*** Data extracts ***

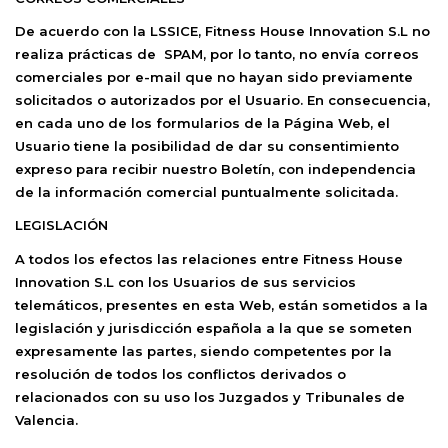
De acuerdo con la LSSICE,
Fitness House Innovation S.L
no
realiza prácticas de SPAM, por lo tanto, no envía correos
comerciales por e-mail que no hayan sido previamente
solicitados o autorizados por el Usuario. En consecuencia,
en cada uno de los formularios de la Página Web, el
Usuario tiene la posibilidad de dar su consentimiento
expreso para recibir nuestro Boletín, con independencia
de la información comercial puntualmente solicitada.
LEGISLACIÓN
A todos los efectos las relaciones entre
Fitness House
Innovation S.L
con los Usuarios de sus servicios
telemáticos, presentes en esta Web, están sometidos a la
legislación y jurisdicción española a la que se someten
expresamente las partes, siendo competentes por la
resolución de todos los conflictos derivados o
relacionados con su uso los Juzgados y Tribunales de
Valencia.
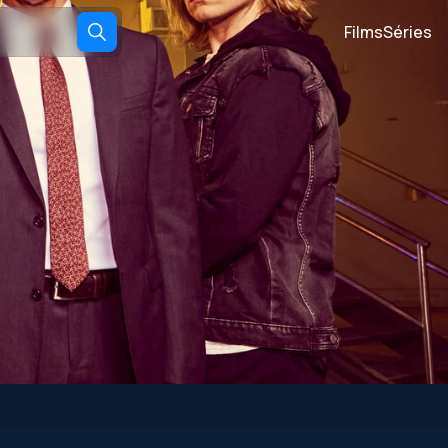
Films
Séries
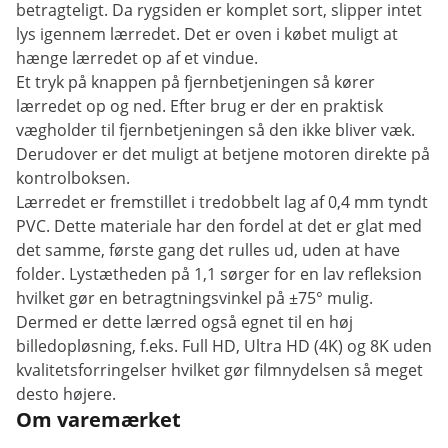
betragteligt. Da rygsiden er komplet sort, slipper intet
lys igennem lærredet. Det er oven i købet muligt at
hænge lærredet op af et vindue.
Et tryk på knappen på fjernbetjeningen så kører
lærredet op og ned. Efter brug er der en praktisk
vægholder til fjernbetjeningen så den ikke bliver væk.
Derudover er det muligt at betjene motoren direkte på
kontrolboksen.
Lærredet er fremstillet i tredobbelt lag af 0,4 mm tyndt
PVC. Dette materiale har den fordel at det er glat med
det samme, første gang det rulles ud, uden at have
folder. Lystætheden på 1,1 sørger for en lav refleksion
hvilket gør en betragtningsvinkel på ±75° mulig.
Dermed er dette lærred også egnet til en høj
billedopløsning, f.eks. Full HD, Ultra HD (4K) og 8K uden
kvalitetsforringelser hvilket gør filmnydelsen så meget
desto højere.
Om varemærket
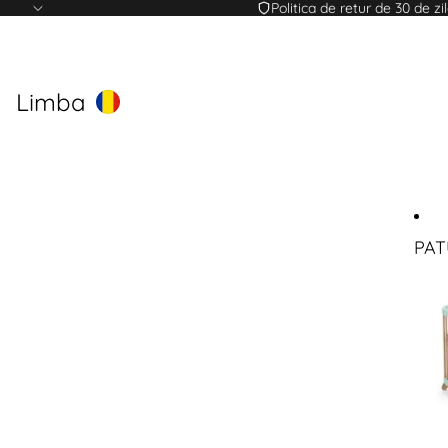
Politica de retur de 30 de zi
Limba
PAT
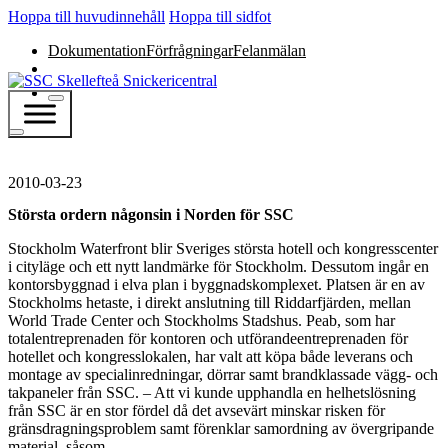
Hoppa till huvudinnehåll
Hoppa till sidfot
Dokumentation
Förfrågningar
Felanmälan
2010-03-23
Största ordern någonsin i Norden för SSC
Stockholm Waterfront blir Sveriges största hotell och kongresscenter
i cityläge och ett nytt landmärke för Stockholm. Dessutom ingår en
kontorsbyggnad i elva plan i byggnadskomplexet. Platsen är en av
Stockholms hetaste, i direkt anslutning till Riddarfjärden, mellan
World Trade Center och Stockholms Stadshus. Peab, som har
totalentreprenaden för kontoren och utförandeentreprenaden för
hotellet och kongresslokalen, har valt att köpa både leverans och
montage av specialinredningar, dörrar samt brandklassade vägg- och
takpaneler från SSC. – Att vi kunde upphandla en helhetslösning
från SSC är en stor fördel då det avsevärt minskar risken för
gränsdragningsproblem samt förenklar samordning av övergripande
material, såsom…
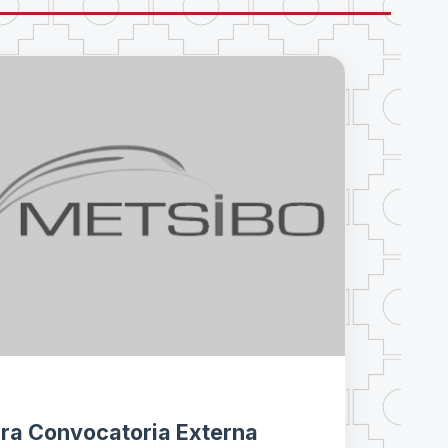
1ra Convocatoria Externa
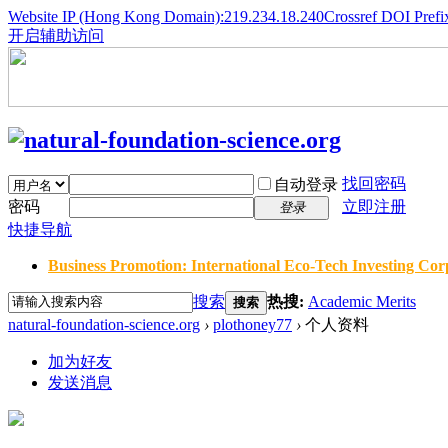
Website IP (Hong Kong Domain):219.234.18.240
Crossref DOI Prefi
开启辅助访问
找回密码
自动登录
密码
立即注册
登录
快捷导航
Business Promotion: International Eco-Tech Investing Corp
搜索
热搜:
Academic Merits
搜索
natural-foundation-science.org
›
plothoney77
›
个人资料
加为好友
发送消息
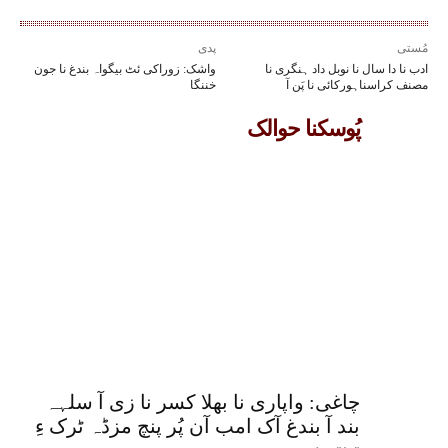
مُستی
پدی
ادب نا دا سال نا نوبل داد ہنگری نا
واشک: زوراکی ئٹ بیگواہ بندغ نا جون
مصنف کراسناہورکائی نا پَن آ
خننگا
پُوسکنا حوالک
چاغی: واپاری نا بھلا کسر نا زی آ سلہہ
بند آ بندغ آک امب آن پُر پنچ مزڈہ ٹرک ءِ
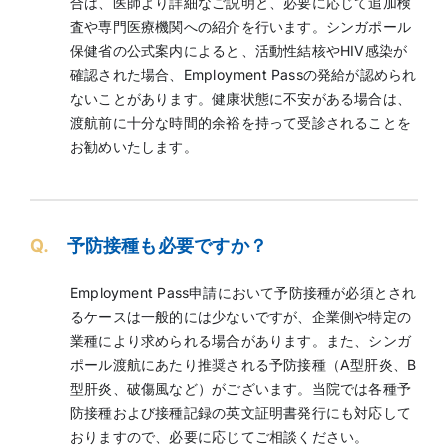
合は、医師より詳細なご説明と、必要に応じて追加検
査や専門医療機関への紹介を行います。シンガポール
保健省の公式案内によると、活動性結核やHIV感染が
確認された場合、Employment Passの発給が認められ
ないことがあります。健康状態に不安がある場合は、
渡航前に十分な時間的余裕を持って受診されることを
お勧めいたします。
Q.
予防接種も必要ですか？
Employment Pass申請において予防接種が必須とされ
るケースは一般的には少ないですが、企業側や特定の
業種により求められる場合があります。また、シンガ
ポール渡航にあたり推奨される予防接種（A型肝炎、B
型肝炎、破傷風など）がございます。当院では各種予
防接種および接種記録の英文証明書発行にも対応して
おりますので、必要に応じてご相談ください。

*** End of Data extracts ***

## Work task
Scan the lines above for the word "بندغ". Return each one that has it.

## Your response
واشک: زوراکی ئٹ بیگواہ بندغ نا جون
بند آ بندغ آک امب آن پُر پنچ مزڈہ ٹرک ءِ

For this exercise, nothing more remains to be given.